Complicações e sofrimento
A paciente relatou que, além da perda do umbigo, as complicações deixaram uma cicatriz visível, que ela considera mais incômoda do que a flacidez que motivou as cirurgias. Em sua ação, a mulher alegou que o médico não entregou o resultado prometido, levando a sérios danos estéticos e emocionais.
Decisão da Justiça
Em primeira instância, a Justiça decidiu a favor da paciente, determinando que o médico e a clínica fossem responsabilizados. Os advogados do profissional recorreram, defendendo que a paciente era fumante e não seguiu as orientações para interromper o hábito antes e após os procedimentos.
Responsabilidade do médico
O juiz José Maurício Cantarino Villela esclareceu que, em cirurgias estéticas, o médico possui uma "obrigação de resultado", ou seja, ele deve garantir não apenas a correta execução do procedimento, mas também o resultado desejado, exceto em situações excepcionais.

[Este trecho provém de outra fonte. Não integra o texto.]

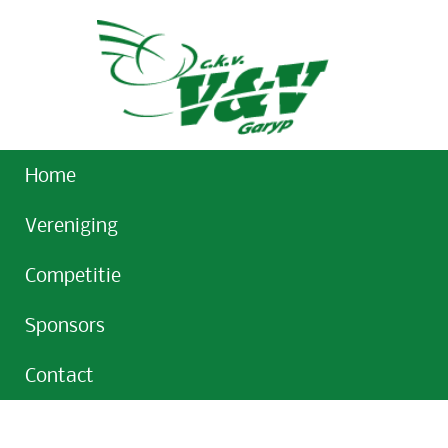
Home
Vereniging
Competitie
Sponsors
Contact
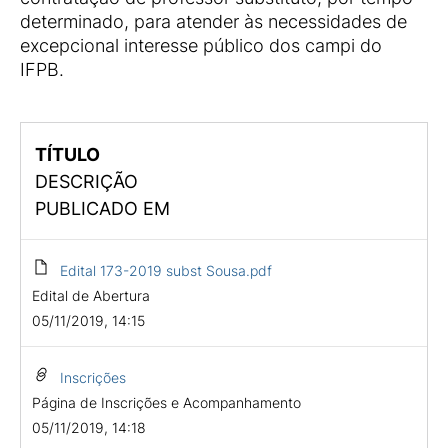
determinado, para atender às necessidades de
excepcional interesse público dos campi do
IFPB.
TÍTULO
DESCRIÇÃO
PUBLICADO EM
Edital 173-2019 subst Sousa.pdf
Edital de Abertura
05/11/2019, 14:15
Inscrições
Página de Inscrições e Acompanhamento
05/11/2019, 14:18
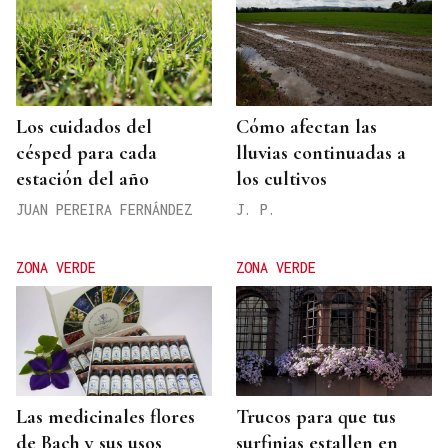
Los cuidados del
Cómo afectan las
césped para cada
lluvias continuadas a
estación del año
los cultivos
JUAN PEREIRA FERNÁNDEZ
J. P.
ZONA VERDE
ZONA VERDE
Las medicinales flores
Trucos para que tus
de Bach y sus usos
surfinias estallen en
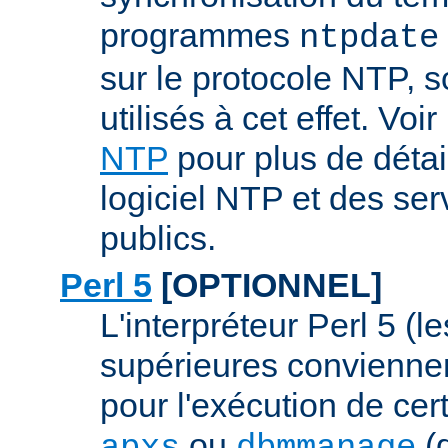
programmes
ntpdate
sur le protocole NTP, 
utilisés à cet effet. Voir
NTP
pour plus de détai
logiciel NTP et des se
publics.
Perl 5
[OPTIONNEL]
L'interpréteur Perl 5 (l
supérieures conviennen
pour l'exécution de ce
ou
(q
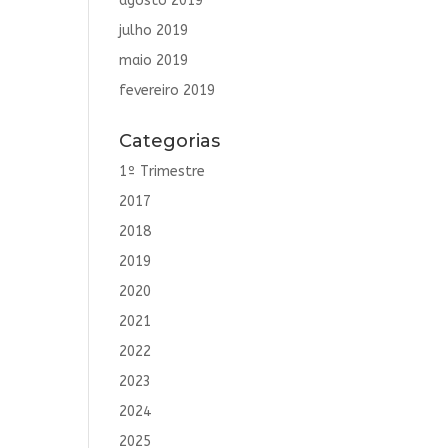
agosto 2019
julho 2019
maio 2019
fevereiro 2019
Categorias
1º Trimestre
2017
2018
2019
2020
2021
2022
2023
2024
2025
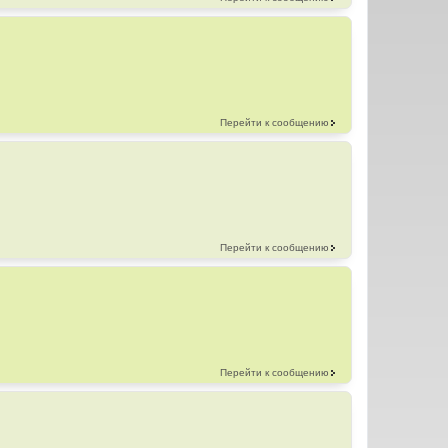
Перейти к сообщению
Перейти к сообщению
Перейти к сообщению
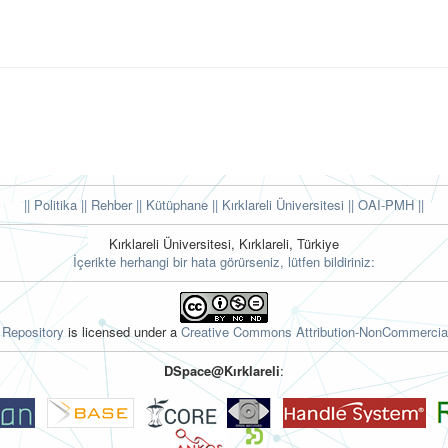
|| Politika
|| Rehber
|| Kütüphane
|| Kırklareli Üniversitesi ||
OAI-PMH ||
Kırklareli Üniversitesi, Kırklareli, Türkiye
İçerikte herhangi bir hata görürseniz, lütfen bildiriniz:
l Repository
is licensed under a
Creative Commons Attribution-NonCommercial
DSpace@Kırklareli
:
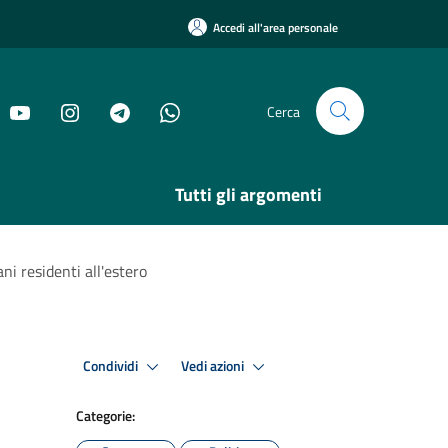
Accedi all'area personale
Cerca
Tutti gli argomenti
ni residenti all'estero
Condividi
Vedi azioni
Categorie:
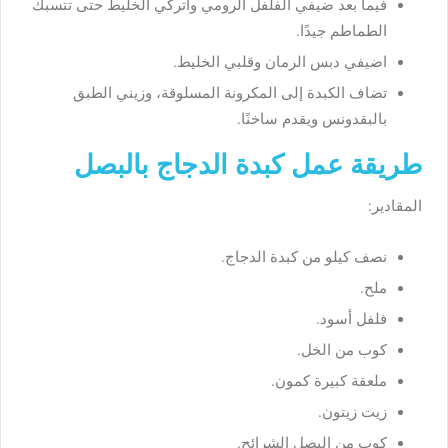
فيما بعد ضيفي الفلفل الرومي واتركي الخليط حتى تتسبك
الطماطم جيدًا.
اضيفي دبس الرمان وقلبي الخليط.
تضاف الكبدة إلى المكرونة المسلوقة، وزيني الطبق
بالبقدونس ويقدم ساخنًا.
طريقة عمل كبدة الدجاج بالبصل
المقادير:
نصف كيلو من كبدة الدجاج.
ملح.
فلفل أسود.
كوب من الخل.
ملعقة كبيرة كمون.
زيت زيتون.
كوب من البصل الشرائح.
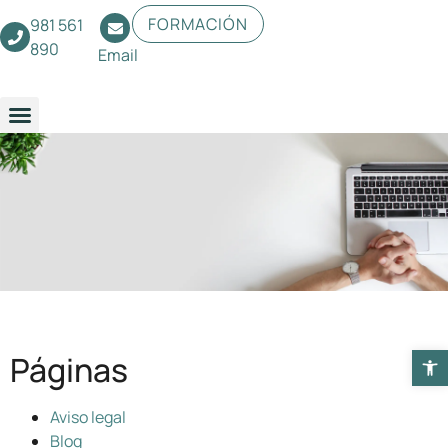
FORMACIÓN
981 561
890
Email
Páginas
Abrir b
Aviso legal
Blog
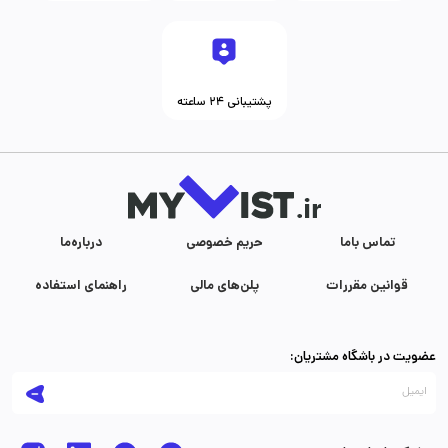
پشتیبانی ۲۴ ساعته
تماس با‌ما
حریم خصوصی
درباره‌ما
قوانین مقررات
پلن‌های مالی
راهنمای استفاده
عضویت در باشگاه مشتریان:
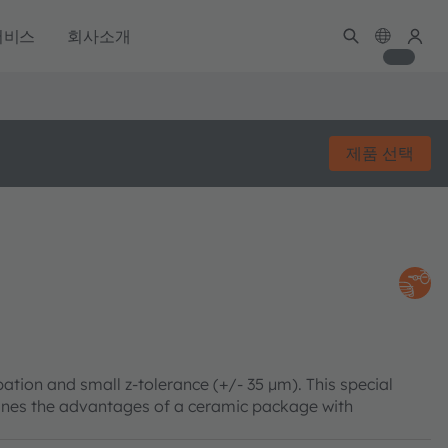
서비스
회사소개
제품 선택
ation and small z-tolerance (+/- 35 µm). This special
nes the advantages of a ceramic package with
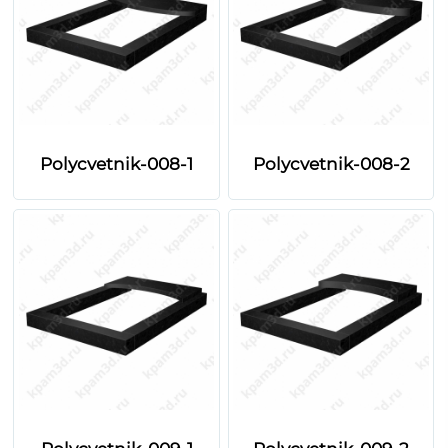
Polycvetnik-008-1
Polycvetnik-008-2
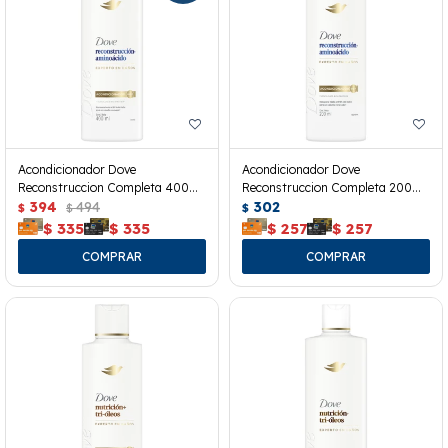
Acondicionador Dove
Acondicionador Dove
Reconstruccion Completa 400
Reconstruccion Completa 200
Ml.
394
494
Ml.
302
$
$
$
$
335
$
335
$
257
$
257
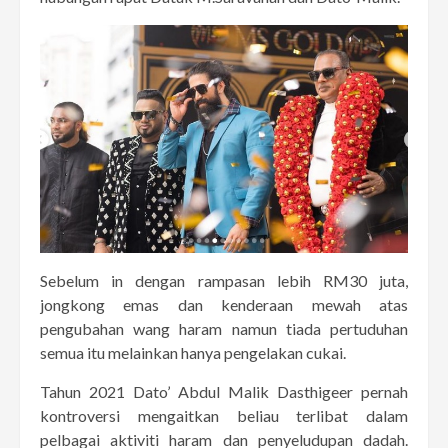
Sebelum in dengan rampasan lebih RM30 juta,
jongkong emas dan kenderaan mewah atas
pengubahan wang haram namun tiada pertuduhan
semua itu melainkan hanya pengelakan cukai.
Tahun 2021 Dato’ Abdul Malik Dasthigeer pernah
kontroversi mengaitkan beliau terlibat dalam
pelbagai aktiviti haram dan penyeludupan dadah.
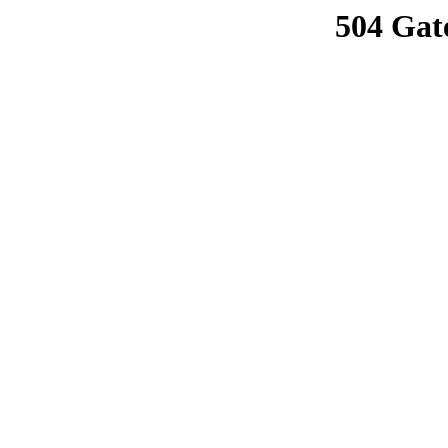
504 Gat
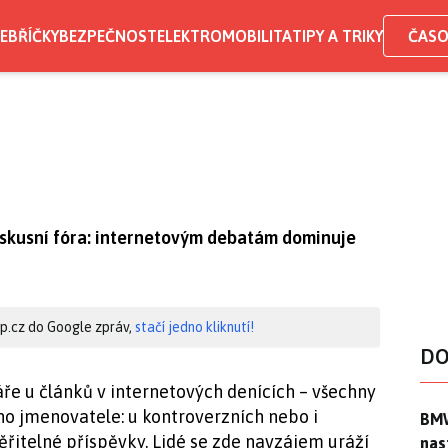
EBŘÍČKY
BEZPEČNOST
ELEKTROMOBILITA
TIPY A TRIKY
ČASO
iskusní fóra: internetovým debatám dominuje
hip.cz do Google zpráv,
stačí jedno kliknutí!
DO
táře u článků v internetových denících – všechny
ho jmenovatele: u kontroverzních nebo i
BMW
BMW
ěřitelné příspěvky. Lidé se zde navzájem uráží
nas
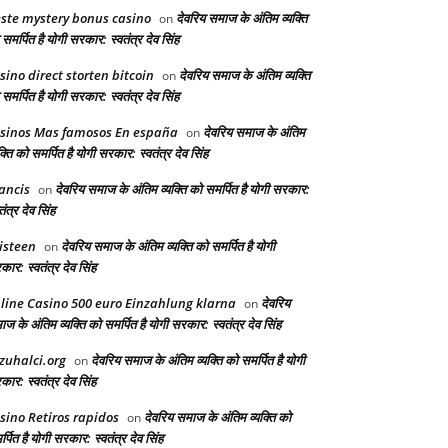
ste mystery bonus casino
देवरिय समाज के अंतिम व्यक्ति
on
समर्पित है योगी सरकार: स्वतंत्र देव सिंह
sino direct storten bitcoin
देवरिय समाज के अंतिम व्यक्ति
on
समर्पित है योगी सरकार: स्वतंत्र देव सिंह
sinos Mas famosos En españa
देवरिय समाज के अंतिम
on
क्ति को समर्पित है योगी सरकार: स्वतंत्र देव सिंह
ancis
देवरिय समाज के अंतिम व्यक्ति को समर्पित है योगी सरकार:
on
तंत्र देव सिंह
isteen
देवरिय समाज के अंतिम व्यक्ति को समर्पित है योगी
on
ार: स्वतंत्र देव सिंह
line Casino 500 euro Einzahlung klarna
देवरिय
on
ज के अंतिम व्यक्ति को समर्पित है योगी सरकार: स्वतंत्र देव सिंह
zuhalci.org
देवरिय समाज के अंतिम व्यक्ति को समर्पित है योगी
on
ार: स्वतंत्र देव सिंह
sino Retiros rapidos
देवरिय समाज के अंतिम व्यक्ति को
on
्पित है योगी सरकार: स्वतंत्र देव सिंह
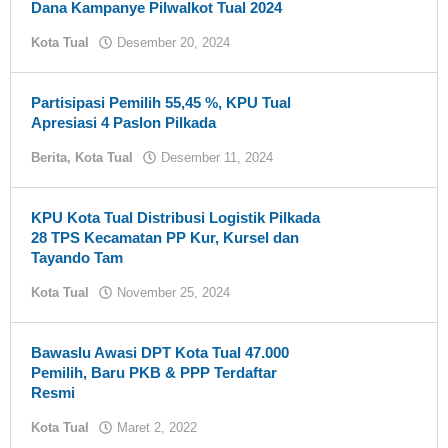
Dana Kampanye Pilwalkot Tual 2024
Kota Tual
Desember 20, 2024
oleh
tualnews
Partisipasi Pemilih 55,45 %, KPU Tual
Apresiasi 4 Paslon Pilkada
Berita
,
Kota Tual
Desember 11, 2024
oleh
tualnews
KPU Kota Tual Distribusi Logistik Pilkada
28 TPS Kecamatan PP Kur, Kursel dan
Tayando Tam
Kota Tual
November 25, 2024
oleh
tualnews
Bawaslu Awasi DPT Kota Tual 47.000
Pemilih, Baru PKB & PPP Terdaftar
Resmi
Kota Tual
Maret 2, 2022
oleh
tualnews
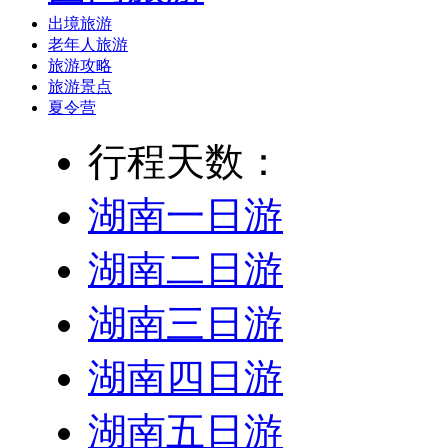
出境旅游
老年人旅游
旅游攻略
旅游景点
夏令营
行程天数：
湖南一日游
湖南二日游
湖南三日游
湖南四日游
湖南五日游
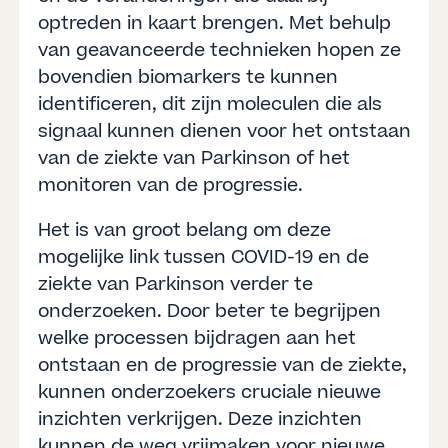
optreden in kaart brengen. Met behulp
van geavanceerde technieken hopen ze
bovendien biomarkers te kunnen
identificeren, dit zijn moleculen die als
signaal kunnen dienen voor het ontstaan
van de ziekte van Parkinson of het
monitoren van de progressie.
Het is van groot belang om deze
mogelijke link tussen COVID-19 en de
ziekte van Parkinson verder te
onderzoeken. Door beter te begrijpen
welke processen bijdragen aan het
ontstaan en de progressie van de ziekte,
kunnen onderzoekers cruciale nieuwe
inzichten verkrijgen. Deze inzichten
kunnen de weg vrijmaken voor nieuwe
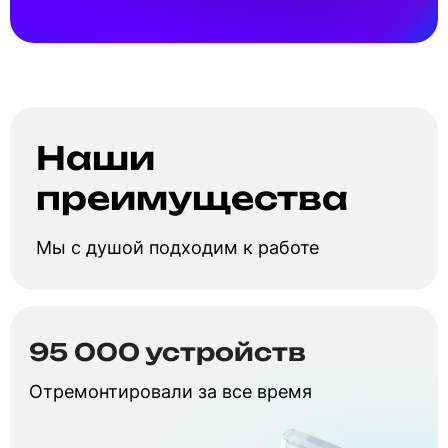
Наши
преимущества
Мы с душой подходим к работе
95 000 устройств
Отремонтировали за все время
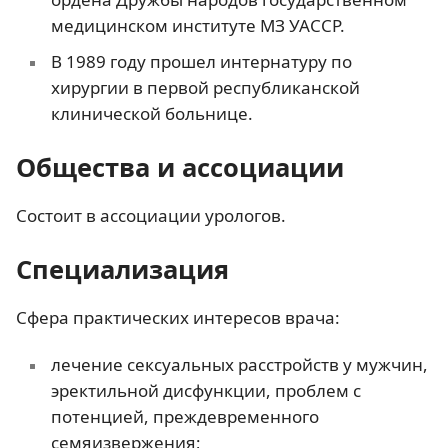
медицинском институте МЗ УАССР.
В 1989 году прошел интернатуру по
хирургии в первой республиканской
клинической больнице.
Общества и ассоциации
Состоит в ассоциации урологов.
Специализация
Сфера практических интересов врача:
лечение сексуальных расстройств у мужчин,
эректильной дисфункции, проблем с
потенцией, преждевременного
семяизвержения;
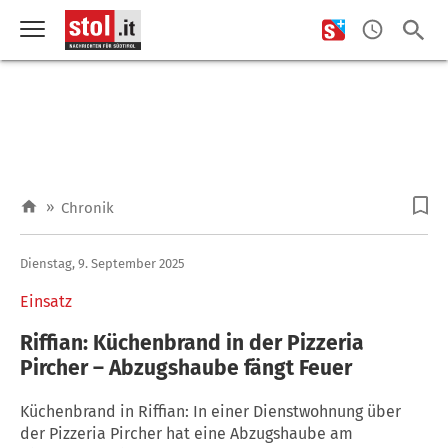
»
Chronik
Dienstag, 9. September 2025
Einsatz
Riffian: Küchenbrand in der Pizzeria
Pircher – Abzugshaube fängt Feuer
Küchenbrand in Riffian: In einer Dienstwohnung über
der Pizzeria Pircher hat eine Abzugshaube am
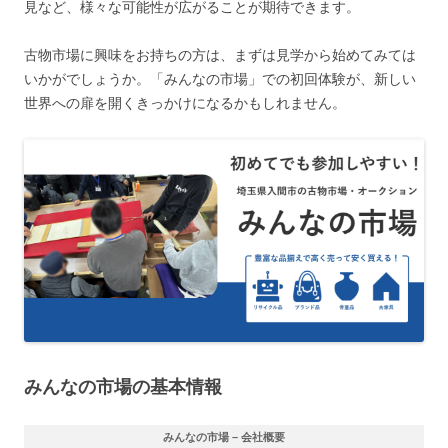
見など、様々な可能性が広がることが期待できます。
古物市場に興味をお持ちの方は、まずは見学から始めてみては
いかがでしょうか。「みんなの市場」での初回体験が、新しい
世界への扉を開くきっかけになるかもしれません。
みんなの市場の基本情報
みんなの市場 – 会社概要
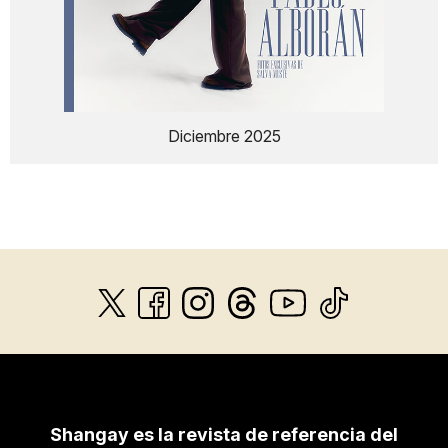
Diciembre 2025
Shangay es la revista de referencia del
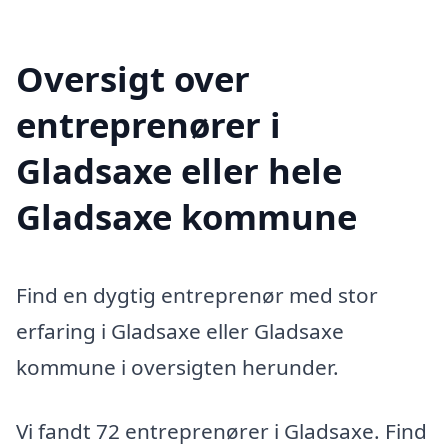
Oversigt over
entreprenører i
Gladsaxe eller hele
Gladsaxe kommune
Find en dygtig entreprenør med stor
erfaring i Gladsaxe eller Gladsaxe
kommune i oversigten herunder.
Vi fandt 72 entreprenører i Gladsaxe. Find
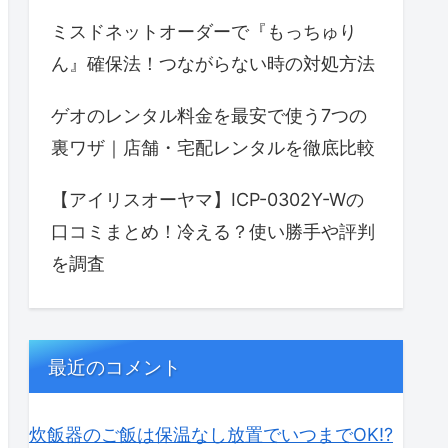
ミスドネットオーダーで『もっちゅり
ん』確保法！つながらない時の対処方法
ゲオのレンタル料金を最安で使う7つの
裏ワザ｜店舗・宅配レンタルを徹底比較
【アイリスオーヤマ】ICP-0302Y-Wの
口コミまとめ！冷える？使い勝手や評判
を調査
最近のコメント
炊飯器のご飯は保温なし放置でいつまでOK⁉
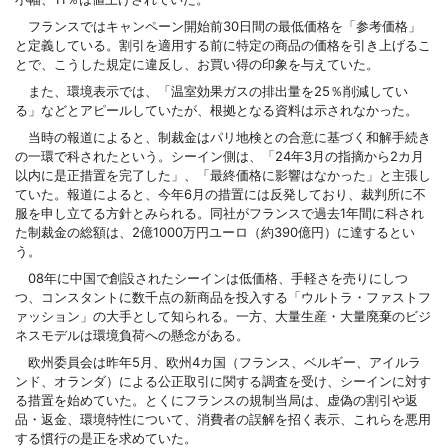
フランスではキャンペーン開始前30日間の最低価格を「参考価格」
と定義している。割引を適用する前に特定の商品の価格を引き上げるこ
とで、こうした規定に違反し、お買い得の印象を与えていた。
また、環境表示では、「温室効果ガスの排出量を25％削減してい
る」などとアピールしていたが、根拠となる資料は示されなかった。
当時の報道によると、制裁金はパリ地検との合意に基づく和解手続き
の一環で科されたという。シーイン側は、「24年3月の指摘から2カ月
以内に是正措置を完了した」、「最終価格に影響はなかった」と主張し
ていた。報道によると、今年6月の措置には反発しており、裁判所に不
服を申し立てる方針とみられる。同社がフランスで過去1年間に科され
た制裁金の総額は、2億1000万円ユーロ（約390億円）に達するとい
う。
08年に中国で創設されたシーインは低価格、手軽さを売りにしつ
つ、コンスタントに数千点の新商品を投入する「ウルトラ・ファストフ
ァッション」の大手として知られる。一方、大量生産・大量廃棄のビジ
ネスモデルは環境負荷への懸念がある。
欧州委員会は昨年5月、欧州4カ国（フランス、ベルギー、アイルラ
ンド、オランダ）による公正取引に関する調査を受け、シーインに対す
る措置を始めていた。とくにフランスの規制当局は、虚偽の割引や返
品・返金、環境特性について、消費者の誤解を招く表示、これらを悪用
する慣行の是正を求めていた。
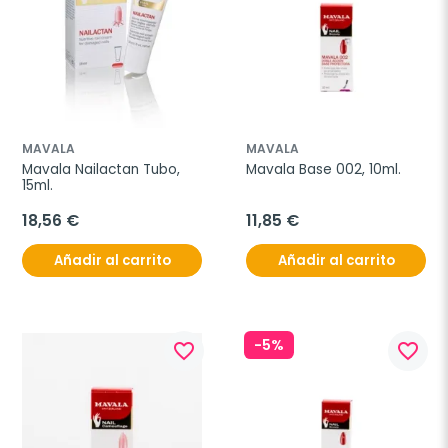
MAVALA
MAVALA
Mavala Nailactan Tubo, 
Mavala Base 002, 10ml.
15ml.
18,56 €
11,85 €
Añadir al carrito
Añadir al carrito
-5%
favorite_border
favorite_border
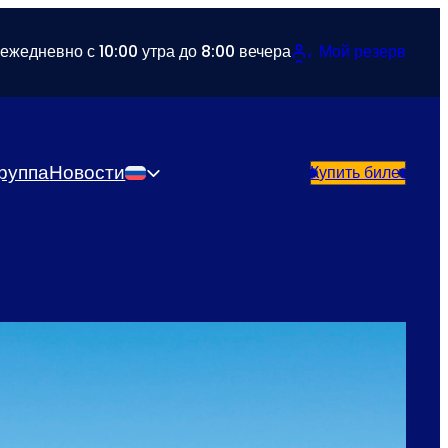
ежедневно с 10:00 утра до 8:00 вечера
Мой резерв
руппа
Новости
Купить билет
Русский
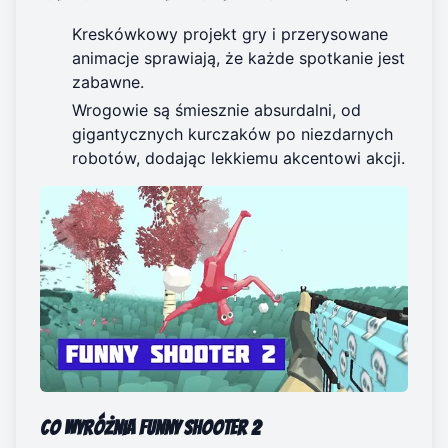
Kreskówkowy projekt gry i przerysowane
animacje sprawiają, że każde spotkanie jest
zabawne.
Wrogowie są śmiesznie absurdalni, od
gigantycznych kurczaków po niezdarnych
robotów, dodając lekkiemu akcentowi akcji.
Co wyróżnia Funny Shooter 2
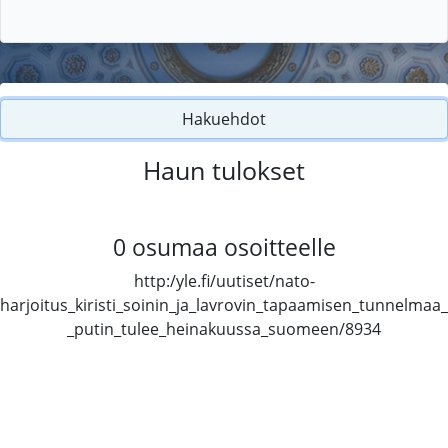
Hakuehdot
Haun tulokset
0
osumaa osoitteelle
http:/yle.fi/uutiset/nato-
harjoitus_kiristi_soinin_ja_lavrovin_tapaamisen_tunnelmaa_
_putin_tulee_heinakuussa_suomeen/8934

Indenizações estabelecidas
Com a decisão, o médico e a clínica foram condenados a pagar R$ 10 mil por danos morais, R$ 10 mil por danos estéticos, além de R$ 375 referentes a gastos imediatos com a cirurgia. Também foi determinado o pagamento de 50% das despesas com uma nova cirurgia reparadora e futuros tratamentos.
Culpa concorrente
Na sentença, o juiz reconheceu a culpa concorrente, onde tanto a paciente quanto o médico contribuíram para o resultado negativo. Apesar de a paciente ter continuado a fumar, o magistrado enfatizou que o médico deveria ter recusado ou adiado a cirurgia ao perceber o risco aumentado que o tabagismo representava.